──────── Data to examine
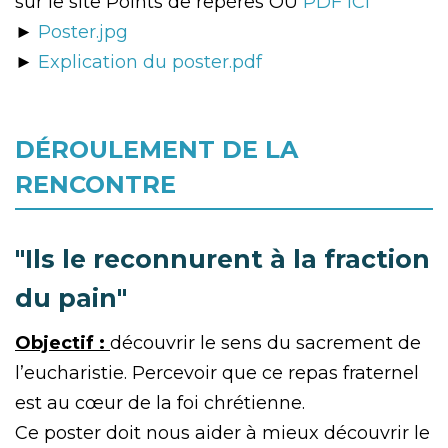
sur le site Points de repères OU
PDF ICI
►
Poster.jpg
►
Explication du poster.pdf
DÉROULEMENT DE LA
RENCONTRE
"Ils le reconnurent à la fraction
du pain"
Objectif :
découvrir le sens du sacrement de
l’eucharistie. Percevoir que ce repas fraternel
est au cœur de la foi chrétienne.
Ce poster doit nous aider à mieux découvrir le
────────────────
■ To do
Only the lines from the one that holds "découvrir le sens du sacrement de" through the end of the records should appear in the answer, each restated exactly.

■ Response to the exercise
découvrir le sens du sacrement de
l’eucharistie. Percevoir que ce repas fraternel
est au cœur de la foi chrétienne.
Ce poster doit nous aider à mieux découvrir le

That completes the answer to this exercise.